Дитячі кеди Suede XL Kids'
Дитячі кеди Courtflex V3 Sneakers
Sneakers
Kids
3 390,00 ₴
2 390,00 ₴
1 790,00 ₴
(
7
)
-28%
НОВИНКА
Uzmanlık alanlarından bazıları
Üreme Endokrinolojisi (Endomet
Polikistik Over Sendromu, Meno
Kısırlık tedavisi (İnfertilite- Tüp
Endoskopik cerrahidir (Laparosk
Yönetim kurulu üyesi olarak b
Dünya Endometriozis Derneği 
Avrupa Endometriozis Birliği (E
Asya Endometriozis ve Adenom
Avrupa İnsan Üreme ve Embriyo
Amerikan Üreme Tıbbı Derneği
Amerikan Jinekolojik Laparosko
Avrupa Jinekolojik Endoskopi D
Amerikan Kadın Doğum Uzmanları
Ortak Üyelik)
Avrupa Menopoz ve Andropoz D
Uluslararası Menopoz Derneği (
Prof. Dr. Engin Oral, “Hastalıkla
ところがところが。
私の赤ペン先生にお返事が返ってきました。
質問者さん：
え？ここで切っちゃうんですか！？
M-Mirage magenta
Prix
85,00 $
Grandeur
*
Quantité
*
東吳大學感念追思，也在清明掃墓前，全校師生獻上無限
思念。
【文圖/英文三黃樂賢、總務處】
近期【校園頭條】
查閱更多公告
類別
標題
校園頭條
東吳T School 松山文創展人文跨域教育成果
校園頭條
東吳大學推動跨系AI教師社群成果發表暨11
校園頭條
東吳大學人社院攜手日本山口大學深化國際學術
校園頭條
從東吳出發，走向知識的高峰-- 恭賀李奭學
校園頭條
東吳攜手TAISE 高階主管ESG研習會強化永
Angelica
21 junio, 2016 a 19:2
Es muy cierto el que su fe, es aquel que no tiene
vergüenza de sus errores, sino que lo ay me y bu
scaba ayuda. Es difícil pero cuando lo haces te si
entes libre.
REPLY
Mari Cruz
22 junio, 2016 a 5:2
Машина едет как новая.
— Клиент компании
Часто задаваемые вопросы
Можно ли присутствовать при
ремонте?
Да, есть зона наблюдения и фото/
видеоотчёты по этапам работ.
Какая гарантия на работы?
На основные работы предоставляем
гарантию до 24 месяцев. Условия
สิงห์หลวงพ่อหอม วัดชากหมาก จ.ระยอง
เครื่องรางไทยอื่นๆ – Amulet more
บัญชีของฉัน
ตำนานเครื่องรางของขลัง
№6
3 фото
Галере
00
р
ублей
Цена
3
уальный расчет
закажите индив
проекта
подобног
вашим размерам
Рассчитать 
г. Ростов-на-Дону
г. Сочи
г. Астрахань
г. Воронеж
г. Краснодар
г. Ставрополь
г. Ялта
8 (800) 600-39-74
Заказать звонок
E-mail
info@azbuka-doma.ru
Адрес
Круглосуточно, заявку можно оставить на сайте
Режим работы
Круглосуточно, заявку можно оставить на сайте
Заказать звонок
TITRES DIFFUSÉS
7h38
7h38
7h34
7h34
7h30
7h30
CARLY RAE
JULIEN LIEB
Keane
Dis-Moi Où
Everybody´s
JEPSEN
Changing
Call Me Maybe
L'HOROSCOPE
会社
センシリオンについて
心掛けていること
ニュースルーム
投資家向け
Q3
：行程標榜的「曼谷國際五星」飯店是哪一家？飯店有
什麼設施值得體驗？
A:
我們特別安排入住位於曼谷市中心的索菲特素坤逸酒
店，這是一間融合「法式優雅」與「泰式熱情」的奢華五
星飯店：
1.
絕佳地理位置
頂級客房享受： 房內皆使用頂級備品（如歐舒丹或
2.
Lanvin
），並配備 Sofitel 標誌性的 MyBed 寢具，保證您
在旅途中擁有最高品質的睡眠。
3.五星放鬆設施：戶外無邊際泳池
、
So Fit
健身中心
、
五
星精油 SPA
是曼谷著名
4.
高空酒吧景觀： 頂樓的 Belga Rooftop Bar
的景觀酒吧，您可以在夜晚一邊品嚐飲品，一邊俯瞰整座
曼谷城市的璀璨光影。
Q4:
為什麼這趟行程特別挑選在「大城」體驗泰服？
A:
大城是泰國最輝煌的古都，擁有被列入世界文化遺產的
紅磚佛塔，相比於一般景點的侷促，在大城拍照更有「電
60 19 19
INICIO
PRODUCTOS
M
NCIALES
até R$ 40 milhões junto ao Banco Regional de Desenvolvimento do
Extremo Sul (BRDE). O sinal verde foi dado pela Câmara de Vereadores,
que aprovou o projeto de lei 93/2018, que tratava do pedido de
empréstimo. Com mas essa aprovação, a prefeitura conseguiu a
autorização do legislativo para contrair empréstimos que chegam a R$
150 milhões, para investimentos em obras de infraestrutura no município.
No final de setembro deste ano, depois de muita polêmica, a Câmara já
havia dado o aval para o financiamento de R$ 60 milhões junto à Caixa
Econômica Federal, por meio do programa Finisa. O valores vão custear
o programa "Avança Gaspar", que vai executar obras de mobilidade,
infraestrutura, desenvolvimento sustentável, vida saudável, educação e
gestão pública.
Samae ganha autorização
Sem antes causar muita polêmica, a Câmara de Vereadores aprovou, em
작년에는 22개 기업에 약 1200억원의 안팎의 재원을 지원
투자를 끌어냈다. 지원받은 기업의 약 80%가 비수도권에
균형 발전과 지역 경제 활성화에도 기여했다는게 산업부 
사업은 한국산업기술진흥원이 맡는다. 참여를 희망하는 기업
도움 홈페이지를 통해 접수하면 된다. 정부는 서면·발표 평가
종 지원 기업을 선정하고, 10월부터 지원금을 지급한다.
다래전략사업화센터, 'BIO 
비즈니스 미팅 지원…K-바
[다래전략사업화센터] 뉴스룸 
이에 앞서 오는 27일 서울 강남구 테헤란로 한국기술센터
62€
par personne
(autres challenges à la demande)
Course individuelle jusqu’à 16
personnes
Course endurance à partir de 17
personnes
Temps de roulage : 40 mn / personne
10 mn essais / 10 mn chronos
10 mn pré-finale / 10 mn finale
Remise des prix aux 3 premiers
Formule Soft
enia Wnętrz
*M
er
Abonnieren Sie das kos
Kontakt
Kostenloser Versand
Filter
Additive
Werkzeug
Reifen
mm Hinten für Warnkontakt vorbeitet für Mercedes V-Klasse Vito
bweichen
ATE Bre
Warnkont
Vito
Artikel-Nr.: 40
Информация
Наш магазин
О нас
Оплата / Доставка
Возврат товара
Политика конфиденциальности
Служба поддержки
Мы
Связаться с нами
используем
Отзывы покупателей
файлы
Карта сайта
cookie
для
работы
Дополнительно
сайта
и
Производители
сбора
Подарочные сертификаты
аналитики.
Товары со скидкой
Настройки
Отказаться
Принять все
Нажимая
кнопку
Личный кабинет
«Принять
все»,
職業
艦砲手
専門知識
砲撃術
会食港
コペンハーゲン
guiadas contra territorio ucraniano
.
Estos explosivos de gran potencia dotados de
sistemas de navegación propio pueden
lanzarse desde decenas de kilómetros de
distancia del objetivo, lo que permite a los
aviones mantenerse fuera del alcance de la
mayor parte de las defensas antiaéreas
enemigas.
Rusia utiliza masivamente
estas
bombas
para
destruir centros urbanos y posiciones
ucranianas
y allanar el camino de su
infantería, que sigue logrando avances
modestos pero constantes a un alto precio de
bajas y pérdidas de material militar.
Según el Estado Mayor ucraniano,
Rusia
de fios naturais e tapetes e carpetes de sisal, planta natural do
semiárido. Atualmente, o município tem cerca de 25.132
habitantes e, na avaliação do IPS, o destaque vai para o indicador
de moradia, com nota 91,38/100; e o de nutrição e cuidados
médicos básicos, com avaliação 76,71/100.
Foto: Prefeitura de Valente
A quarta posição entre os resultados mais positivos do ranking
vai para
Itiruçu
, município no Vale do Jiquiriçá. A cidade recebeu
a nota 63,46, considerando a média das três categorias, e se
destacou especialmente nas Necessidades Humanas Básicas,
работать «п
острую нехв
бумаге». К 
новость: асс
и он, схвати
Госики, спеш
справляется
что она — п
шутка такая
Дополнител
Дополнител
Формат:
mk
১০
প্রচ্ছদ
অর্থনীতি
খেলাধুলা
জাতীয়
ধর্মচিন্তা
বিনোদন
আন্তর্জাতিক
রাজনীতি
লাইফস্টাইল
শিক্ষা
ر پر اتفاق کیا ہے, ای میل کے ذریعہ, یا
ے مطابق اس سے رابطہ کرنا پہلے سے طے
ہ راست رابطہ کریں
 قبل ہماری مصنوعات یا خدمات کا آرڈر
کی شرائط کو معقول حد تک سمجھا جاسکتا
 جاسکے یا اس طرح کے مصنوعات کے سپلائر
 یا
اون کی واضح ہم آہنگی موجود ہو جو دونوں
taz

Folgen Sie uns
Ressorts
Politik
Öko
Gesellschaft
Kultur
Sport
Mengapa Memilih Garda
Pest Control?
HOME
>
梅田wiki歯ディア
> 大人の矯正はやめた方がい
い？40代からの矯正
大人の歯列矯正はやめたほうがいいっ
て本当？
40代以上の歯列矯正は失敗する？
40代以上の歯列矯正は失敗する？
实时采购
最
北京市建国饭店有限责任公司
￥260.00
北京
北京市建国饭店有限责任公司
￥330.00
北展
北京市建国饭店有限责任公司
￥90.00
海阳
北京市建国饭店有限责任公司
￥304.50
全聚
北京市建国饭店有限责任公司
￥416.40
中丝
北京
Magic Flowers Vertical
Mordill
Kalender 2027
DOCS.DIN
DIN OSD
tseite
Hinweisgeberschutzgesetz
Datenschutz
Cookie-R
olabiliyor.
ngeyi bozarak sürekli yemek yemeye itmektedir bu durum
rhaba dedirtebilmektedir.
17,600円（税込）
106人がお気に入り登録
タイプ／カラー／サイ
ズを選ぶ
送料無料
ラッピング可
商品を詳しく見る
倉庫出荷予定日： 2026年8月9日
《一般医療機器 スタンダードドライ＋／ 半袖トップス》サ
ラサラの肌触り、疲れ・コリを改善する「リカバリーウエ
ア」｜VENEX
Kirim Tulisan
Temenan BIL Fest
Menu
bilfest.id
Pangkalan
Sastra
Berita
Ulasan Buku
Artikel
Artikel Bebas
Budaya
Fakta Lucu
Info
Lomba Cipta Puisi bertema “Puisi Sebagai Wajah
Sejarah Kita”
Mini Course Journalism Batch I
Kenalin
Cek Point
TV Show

▶ _Your goal_: Scan the material above. Copy each line where "Vereadores" occurs.

▶ _Task output_:
Extremo Sul (BRDE). O sinal verde foi dado pela Câmara de Vereadores,
Sem antes causar muita polêmica, a Câmara de Vereadores aprovou, em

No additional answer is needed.